From here you can see the exact post operation after I clicked "Submit" and put in my username and password:

I used Curl, since as I found out, it can follow HTTP 302 redirects (-l option) and send back the cookies the web server sends your browser (-b), and send a post operation (-d option), and of course capture it's output (-o option).
So my command line becomes:
POSTDATA="username=MYUSERNAME&password=MYPASSWORD&Submit=GO&pageid=&acid="
curl -d $POSTDATA -L -b myfile URL_OF_SECURED_SITE -o LOGFILE
With that command, curl just logged in and downloaded my start page, which contains the due date.

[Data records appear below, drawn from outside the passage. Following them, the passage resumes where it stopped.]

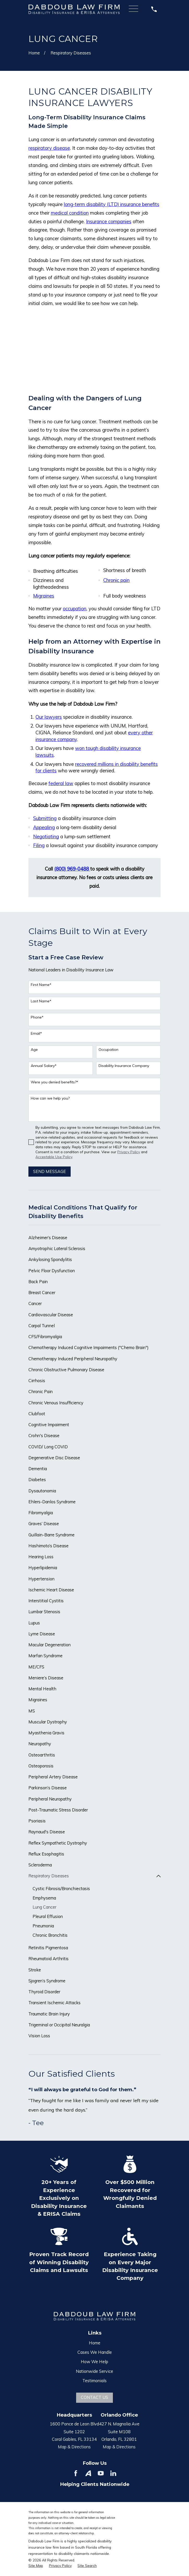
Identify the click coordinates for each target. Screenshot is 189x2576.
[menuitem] (94, 1237)
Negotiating (46, 837)
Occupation (108, 1049)
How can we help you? (50, 1098)
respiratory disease (49, 148)
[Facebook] (76, 2473)
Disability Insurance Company (124, 1066)
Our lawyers (48, 717)
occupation (74, 609)
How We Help (94, 2361)
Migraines (43, 596)
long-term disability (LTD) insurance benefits (111, 204)
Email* (36, 1033)
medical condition (70, 213)
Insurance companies (108, 222)
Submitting (45, 818)
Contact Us (94, 2397)
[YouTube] (101, 2473)
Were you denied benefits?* (54, 1082)
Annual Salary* (44, 1066)
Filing (39, 845)
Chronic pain (116, 580)
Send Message (49, 1171)
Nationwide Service (94, 2371)
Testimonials (94, 2380)
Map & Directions (74, 2447)
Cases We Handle (94, 2352)
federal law (60, 783)
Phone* (37, 1017)
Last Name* (41, 1001)
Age (34, 1049)
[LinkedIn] (113, 2473)
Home (94, 2342)
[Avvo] (88, 2473)
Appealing (44, 827)
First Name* (41, 985)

From here all need to do is "Screen Scrape" the Due Date from the Page Curl Just Received :
echo "Due Date"
grep 'due' LOGFILE | egrep -io [01][0-9]/[0-3][0-9]/2008
NOTE: Please keep in mind the -b option intentiond is to read a file and send the cookies contained inside. It needs a file specified or else it will raise an error. In my case I didn't have any cookies to read so in essence I was "faking out curl" by simply only turning on its cookie parser but not actually sending cookies from my specified file. I was simply sending the cookies that have been already been set by the Web server.